Il est demandé aux médecins non pas de prendre en charge le problème de la délinquance, mais de concourir, en tant que sachants, dans la mesure de leurs connaissances et de leur expérience, à l’évaluation de la personnalité afin de déterminer le mode d’intervention le plus adapté. C’est en ce sens que les médecins font partie du processus de prise en charge. L’articulation de leur mission avec celle des magistrats est tout à fait essentielle, mais doit s’inscrire dans le respect de l’identité de chacun et donc, bien entendu, dans le respect de la déontologie médicale.
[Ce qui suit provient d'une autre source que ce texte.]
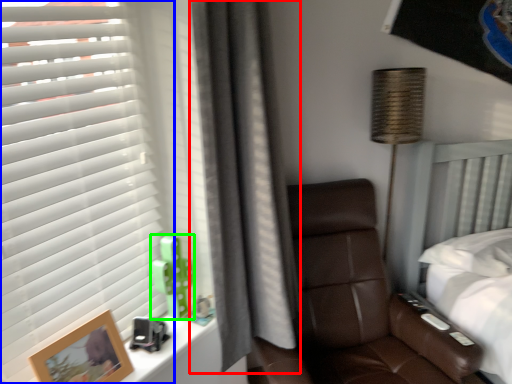 Question: Which object is the farthest from curtain (highlighted by a red box)? Choose among these: window blind (highlighted by a blue box) or toy (highlighted by a green box).

Choices:
 (A) window blind
 (B) toy

Answer: (A) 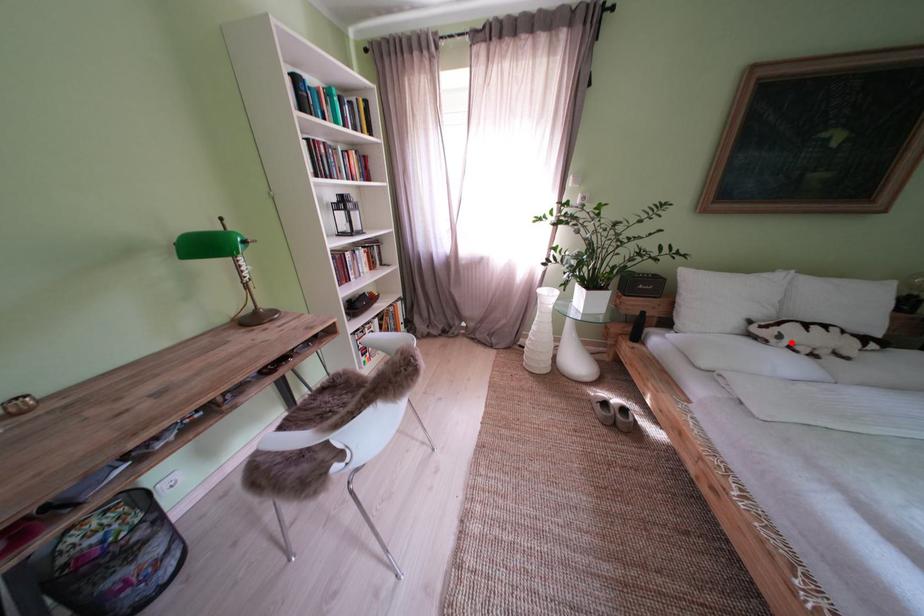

J’insiste sur ce point, que j’avais sans doute évoqué trop rapidement lors de mon intervention liminaire.
Je ferai observer à M. Masson que l’on peut toujours dire qu’un texte intervient à la veille d’une échéance électorale, dans la mesure où nous sommes en permanence à la veille d’une consultation ! On ne pourra donc jamais échapper à ce reproche, sauf évidemment à renoncer à présenter des textes législatifs… Il faut être un peu plus sérieux que cela : la nécessité du présent projet de loi se fait sentir depuis un certain temps déjà, et voilà cinq mois qu’il a été examiné par l’Assemblée nationale ! M. Masson semble ignorer, par ailleurs, les effets de la réforme constitutionnelle, mais c’est son affaire !
Les propos de Mme Borvo Cohen-Seat comportaient un certain nombre d’inexactitudes, que je vais maintenant tenter de rectifier.
Vous avez ainsi prétendu, madame le sénateur, que le nombre de personnes emprisonnées était en augmentation. Or c’est faux : il a diminué au cours des trois dernières années, et l’on compte maintenant quelque 2 000 détenus de moins. C’est là un fait incontestable, et je pourrai vous communiquer les chiffres précis à cet égard.
Selon vous, le temps passé en prison ne serait pas utilisé aux fins de soins. Là aussi, c’est faux, puisque des dispositions du projet de loi visent au contraire à organiser les soins en détention.
En outre, vous affirmez que notre politique réduirait le délinquant à l’acte qu’il a commis, sans prendre en considération sa personnalité. C’est exactement le contraire, le présent projet de loi tendant précisément à ce qu’il soit tenu compte de sa psychologie et de son psychisme. J’observe d’ailleurs que vous soutenez parallèlement que le délinquant doit être jugé à l’aune de ce qu’il a fait : vos propos sont quelque peu contradictoires…
Nous avons, les uns et les autres, la responsabilité importante d’accomplir un acte législatif, au service de nos concitoyens. La criminalité et la délinquance évoluent : dès lors, le droit doit s’adapter pour tenir compte d’un certain nombre de données nouvelles. Tous les gouvernements ont élaboré des lois pénales.